While there has been a general decline in faith-based worship in the western world, one would have thought that life companies’ faith in the core tenets of their business remained intact.
So what are we to make of the news that Aegon is hiving off risk, not to a re-insurer but to a bank? Aegon’s announcement that they have agreed a life expectancy swap deal with Deutsche Bank, covering €12 billion of their reserves can only be seen as a lack of confidence in the ability of the actuarial body to accurately forecast life expectancy. It does make you wonder where exactly the actuarial expertise now is seen to rest.
It also makes you wonder what levels of risk Deutsche Bank is prepared to take on. Their expertise in longevity is surely less than Aegon’s, so someone is going to take a bath on this one. However, Michael Amori, Deutsche’s co-head of the bank’s longevity group, was open about their lack of actuarial expertise. “This is not about the bank telling anyone what the right life expectancy is. It is about finding a way to help a client transfer risk to others willing to take the risk on in exchange for a return”.
Deutsche Bank will ultimately package these as risk products, and sell them on to other investors after taking a cut for their trouble. Those who buy from Deutsche may retain them or may repackage again and sell on, bringing back frightening memories of the triple A-rated Collateralized Debt Obligations (CDOs) that lay at the heart of the Lehman Brothers collapse.

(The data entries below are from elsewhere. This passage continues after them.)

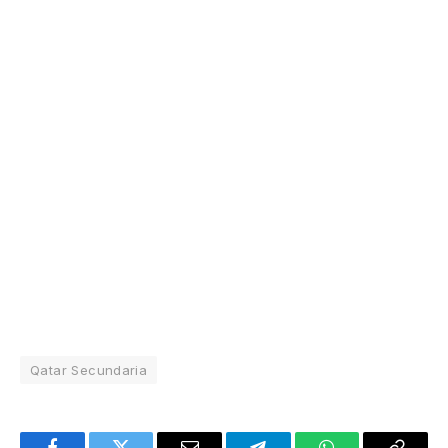
Qatar Secundaria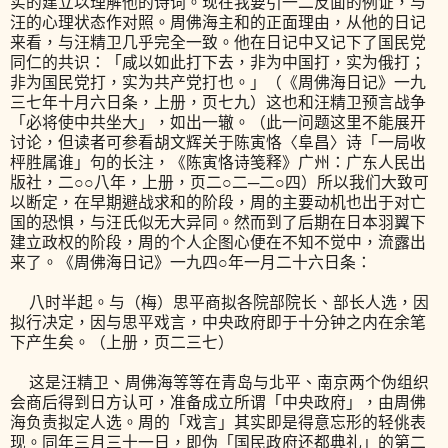
实的建立以理解他的诗词。现在我要引一二反面的例证，与
汪的心理状态作对照。周佛海主和的正面理由，从他的日记
来看，与汪精卫几乎完全一致。他在日记中又记下了国民党
同仁的共识：「咸以如此打下去，非为中国打，实为俄打；
非为国民党打，实为共产党打也。」（《周佛海日记》一九
三七年十月六日条，上册，页七九）这也和汪精卫预言战争
「必将使中共坐大」，如出一辙。（此一问题这里不能展开
讨论，但读者可参看胡文辉关于陈寅恪〈阜昌〉诗「一局收
枰胜属谁」句的长注，《陈寅恪诗笺释》广州：广东人民出
版社，二○○八年，上册，页二○二─二○四）所以我们大致可
以断定，在早期避战求和的阶段，周的主要动机也出于对亡
国的恐惧，与汪氏似无大异同。然而到了后期在日本羽翼下
建立政权的阶段，周的个人企图心便在不知不觉中，流露出
来了。《周佛海日记》一九四○年一月二十六日条：
八时半起。与（梅）思平商拟各院部院长、部长人选，因
拟行决定，因与思平戏言，中央政府即于十分钟之内在余笔
下产生矣。（上册，页二三七）
这是汪精卫、周佛海等等在青岛与北平、南京两个伪组织
会商后得到日方认可，准备成立所谓「中央政府」，由周佛
海负责拟定人选。周的「戏言」其实即是得意忘形的轻佻表
现。同年三月三十一日，即伪「国民政府还都典礼」的第二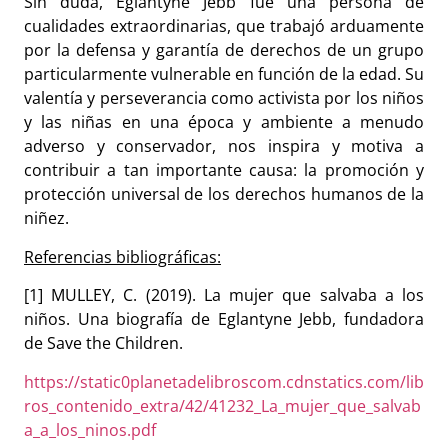
Sin duda, Eglantyne Jebb fue una persona de
cualidades extraordinarias, que trabajó arduamente
por la defensa y garantía de derechos de un grupo
particularmente vulnerable en función de la edad. Su
valentía y perseverancia como activista por los niños
y las niñas en una época y ambiente a menudo
adverso y conservador, nos inspira y motiva a
contribuir a tan importante causa: la promoción y
protección universal de los derechos humanos de la
niñez.
Referencias bibliográficas:
[1] MULLEY, C. (2019). La mujer que salvaba a los
niños. Una biografía de Eglantyne Jebb, fundadora
de Save the Children.
https://static0planetadelibroscom.cdnstatics.com/lib
ros_contenido_extra/42/41232_La_mujer_que_salvab
a_a_los_ninos.pdf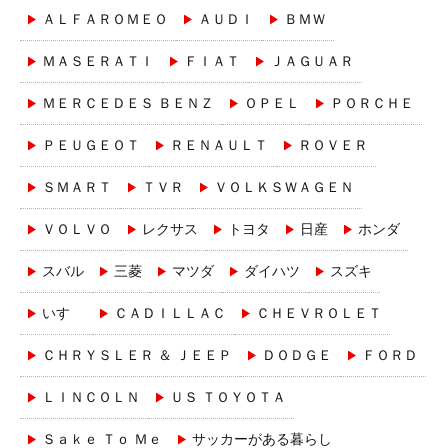
ＡＬＦＡＲＯＭＥＯ
ＡＵＤＩ
ＢＭＷ
ＭＡＳＥＲＡＴＩ
ＦＩＡＴ
ＪＡＧＵＡＲ
ＭＥＲＣＥＤＥＳ ＢＥＮＺ
ＯＰＥＬ
ＰＯＲＣＨＥ
ＰＥＵＧＥＯＴ
ＲＥＮＡＵＬＴ
ＲＯＶＥＲ
ＳＭＡＲＴ
ＴＶＲ
ＶＯＬＫＳＷＡＧＥＮ
ＶＯＬＶＯ
レクサス
トヨタ
日産
ホンダ
スバル
三菱
マツダ
ダイハツ
スズキ
いすゞ
ＣＡＤＩＬＬＡＣ
ＣＨＥＶＲＯＬＥＴ
ＣＨＲＹＳＬＥＲ ＆ ＪＥＥＰ
ＤＯＤＧＥ
ＦＯＲＤ
ＬＩＮＣＯＬＮ
ＵＳ ＴＯＹＯＴＡ
Ｓａｋｅ Ｔｏ Ｍｅ
サッカーがある暮らし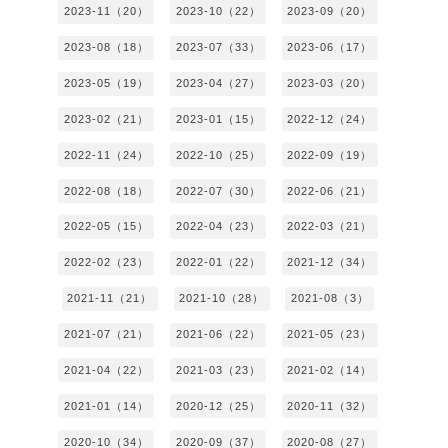
2023-11（20）
2023-10（22）
2023-09（20）
2023-08（18）
2023-07（33）
2023-06（17）
2023-05（19）
2023-04（27）
2023-03（20）
2023-02（21）
2023-01（15）
2022-12（24）
2022-11（24）
2022-10（25）
2022-09（19）
2022-08（18）
2022-07（30）
2022-06（21）
2022-05（15）
2022-04（23）
2022-03（21）
2022-02（23）
2022-01（22）
2021-12（34）
2021-11（21）
2021-10（28）
2021-08（3）
2021-07（21）
2021-06（22）
2021-05（23）
2021-04（22）
2021-03（23）
2021-02（14）
2021-01（14）
2020-12（25）
2020-11（32）
2020-10（34）
2020-09（37）
2020-08（27）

Aside from the dangers to the economic system, if longevity risk ultimately starts getting rated and sold by non-experts in the area, each layer in this process will need to make a margin in order to justify the approach. And, at the base of this inverted pyramid it is the customer who is propping up the whole thing, from whose contributions all of the ‘margins’ required by those businesses ultimately have to come.
So what seems like a prudent move by Aegon in order to protect its future earnings could just be the start of a chain that actually destabilises everyone in it. In the end, only the customer will pay.
Of course, this whole process was inevitable from the moment Solvency II raised its head. Faced with the restrictions imposed by the need to increase their reserves to meet the new regulations arising from Solvency II, it was inevitable that Insurers would begin to look beyond traditional re-insurers in order to reduce their reserve requirements and allow better use of their capital for growth.
While a single deal, even of this size, is not worrying, Deutsche Bank is forecasting a big increase in the use of capital markets to hedge against longevity risk. This is a development that regulators will need to monitor closely.
If more and more life companies are losing faith in their own actuarial body, are we to be left placing our trust in the sagacity of the banks and market investors to get it right regarding the liabilities of the life and pensions sector?
Somehow we have to make sure that actuarial assessment remains to the forefront of risk management in the life business. Otherwise we may all end up with nothing to believe in.